The trip to Vashon was a nightmare. Mercury is very heavy and very slippery. Every bump or sharp stop caused it to slop in the pans. I laid a strip of mercury all the way to the Burton school where it was poured onto a large tray under the lathe bed and took the vibration out of the grinder.

I had worked for Philbrick and Strickland the year before, at what is now the K2 sight, where the company had a navy contract to build mine sweeper floats. A mine sweeper would tow the 12 foot floats on long cables to either side of the ship to pick up or detonate floating mines.

We had a small room in the back of the building where Kirschners built fiberglass dog cages for veterinary use. The mine sweeper float was supposed to be secret, but everybody knew about it. The float was in the shape of a long green cocoon, which is the way it was made having been spun out of thick glass threads as the float was turned on its axis and smelly and sticky resin was applied to its sides. The resin was everywhere because it was hard to manage and dripped on the floor making an awful mess, impossible to clean. The soles of our boots became layered with the stuff, so if you went to town, everybody knew where you worked.

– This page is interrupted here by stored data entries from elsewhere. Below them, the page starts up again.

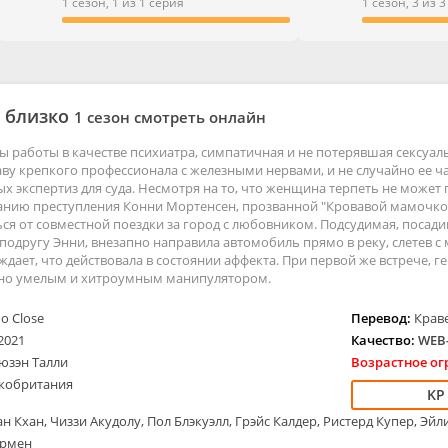
ые
Мелодрамы
1 сезон, 1 из 1 серия
1 сезон, 3 из 
ентальные
Приключения
тивы
Семейные
е
Триллеры
ы
Ужасы
 близко
1 сезон смотреть онлайн
Фантастика
ды работы в качестве психиатра, симпатичная и не потерявшая сексуа
аву крепкого профессионала с железными нервами, и не случайно ее 
х экспертиз для суда. Несмотря на то, что женщина терпеть не может 
анию преступления Конни Мортенсен, прозванной "Кровавой мамочкой"
ься от совместной поездки за город с любовником. Подсудимая, посад
одругу Энни, внезапно направила автомобиль прямо в реку, слетев с мо
дает, что действовала в состоянии аффекта. При первой же встрече, ге
но умелым и хитроумным манипулятором.
o Close
Перевод:
Краве
2021
Качество:
WEB-
юзэн Талли
Возрастное ог
кобритания
н Кхан, Чиззи Акудолу, Пол Блэкуэлл, Грэйс Калдер, Ристерд Купер, Эйл
армен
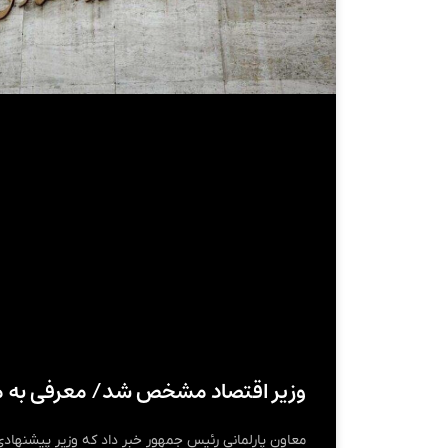
وزیر اقتصاد مشخص شد/ معرفی به 
معاون پارلمانی رئیس جمهور خبر داد که وزیر پیشنهاد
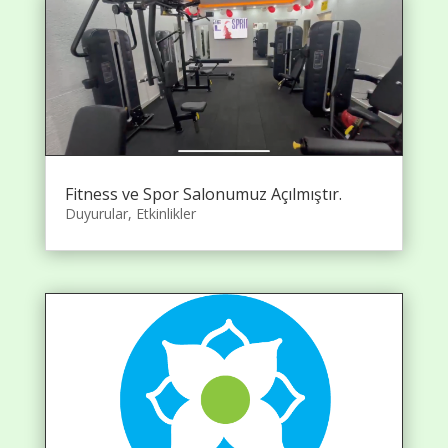
Fitness ve Spor Salonumuz Açılmıştır.
Duyurular
,
Etkinlikler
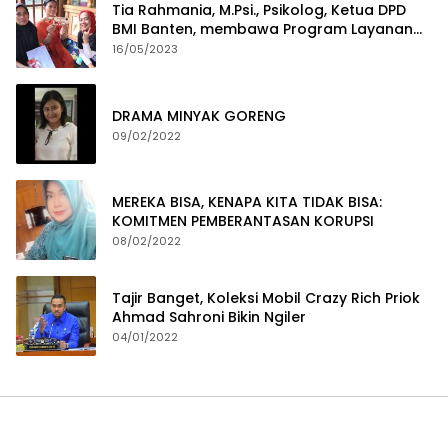
Tia Rahmania, M.Psi., Psikolog, Ketua DPD
BMI Banten, membawa Program Layanan
Pembuatan Dokumen Kependudukan
16/05/2023
DRAMA MINYAK GORENG
09/02/2022
MEREKA BISA, KENAPA KITA TIDAK BISA:
KOMITMEN PEMBERANTASAN KORUPSI
08/02/2022
Tajir Banget, Koleksi Mobil Crazy Rich Priok
Ahmad Sahroni Bikin Ngiler
04/01/2022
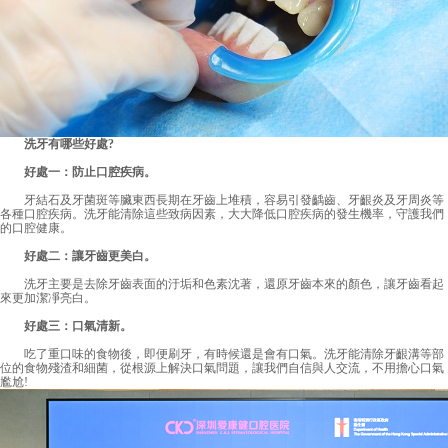
洗牙有哪些好處?
好處一：防止口腔疾病。
牙結石及牙菌斑等臟東西長期在牙齒上堆積，容易引發齲齒、牙齦炎及牙周炎等
各種口腔疾病。洗牙能清除這些致病因素，大大降低口腔疾病的發生機率，守護我們
的口腔健康。
好處二：讓牙齒更美白。
洗牙主要是去除牙齒表面的汙垢和色素沈著，還原牙齒本來的顏色，讓牙齒看起
來更加潔凈亮白。
好處三：口氣清新。
吃了重口味的食物後，即便刷牙，有時候還是會有口氣。洗牙能清除牙齦溝等部
位的食物殘渣和細菌，從根源上解決口氣問題，讓我們自信與人交流，不用擔心口氣
尷尬!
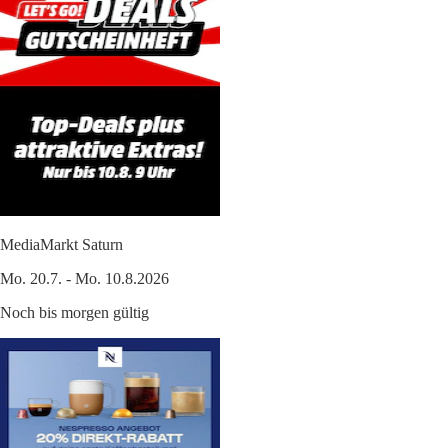
MediaMarkt Saturn
Mo. 20.7. - Mo. 10.8.2026
Noch bis morgen gültig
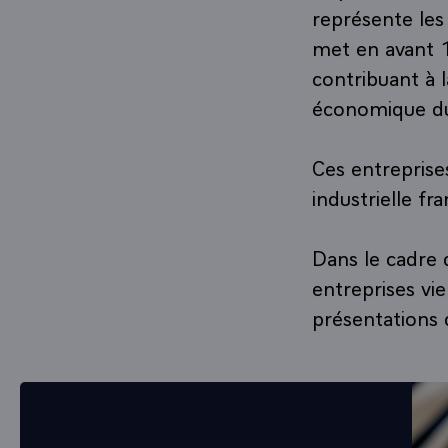
représente les 
met en avant 10
contribuant à 
économique du
Ces entreprise
industrielle fr
Dans le cadre 
entreprises vi
présentations d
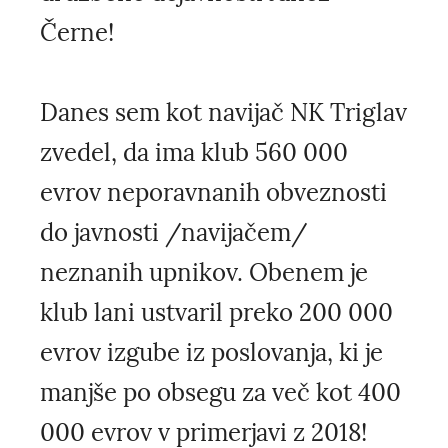
Černe!
Danes sem kot navijač NK Triglav
zvedel, da ima klub 560 000
evrov neporavnanih obveznosti
do javnosti /navijačem/
neznanih upnikov. Obenem je
klub lani ustvaril preko 200 000
evrov izgube iz poslovanja, ki je
manjše po obsegu za več kot 400
000 evrov v primerjavi z 2018!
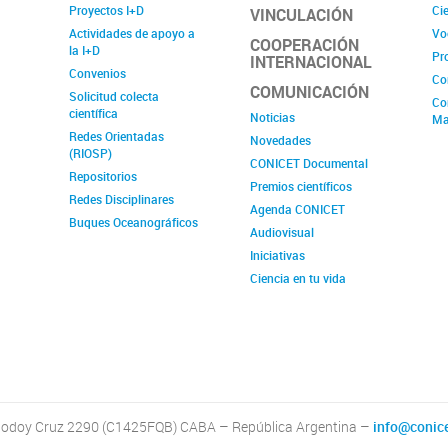
Proyectos I+D
Cie
VINCULACIÓN
Actividades de apoyo a
Vo
COOPERACIÓN
la I+D
Pr
INTERNACIONAL
Convenios
Co
COMUNICACIÓN
Solicitud colecta
Co
científica
Noticias
Ma
Redes Orientadas
Novedades
(RIOSP)
CONICET Documental
Repositorios
Premios científicos
Redes Disciplinares
Agenda CONICET
Buques Oceanográficos
Audiovisual
Iniciativas
Ciencia en tu vida
odoy Cruz 2290 (C1425FQB) CABA – República Argentina –
info@conice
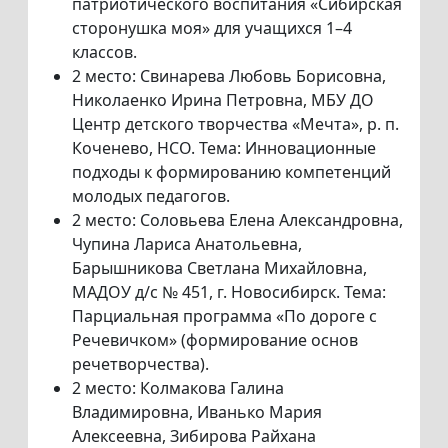
патриотического воспитания «Сибирская
сторонушка моя» для учащихся 1–4
классов.
2 место: Свинарева Любовь Борисовна,
Николаенко Ирина Петровна, МБУ ДО
Центр детского творчества «Мечта», р. п.
Коченево, НСО. Тема: Инновационные
подходы к формированию компетенций
молодых педагогов.
2 место: Соловьева Елена Александровна,
Чупина Лариса Анатольевна,
Барышникова Светлана Михайловна,
МАДОУ д/с № 451, г. Новосибирск. Тема:
Парциальная программа «По дороге с
Речевичком» (формирование основ
речетворчества).
2 место: Колмакова Галина
Владимировна, Иванько Мария
Алексеевна, Зибирова Райхана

Every day a new layer of resin-soaked threads would be applied and then allowed to cure overnight. Unfortunately, the new resin would soften the layer from the day before and depressions would form on the surface of the float.
My job was to pound a nail in the thick skin and with a piece of orange hay string, secure the string to another nail pounded into the ceiling and pull out the depression until the float dried and another layer could be applied.
Every time I saw a picture of an Atlas missile or radar dome for an F-104 Convair, I wondered if it was one of ours.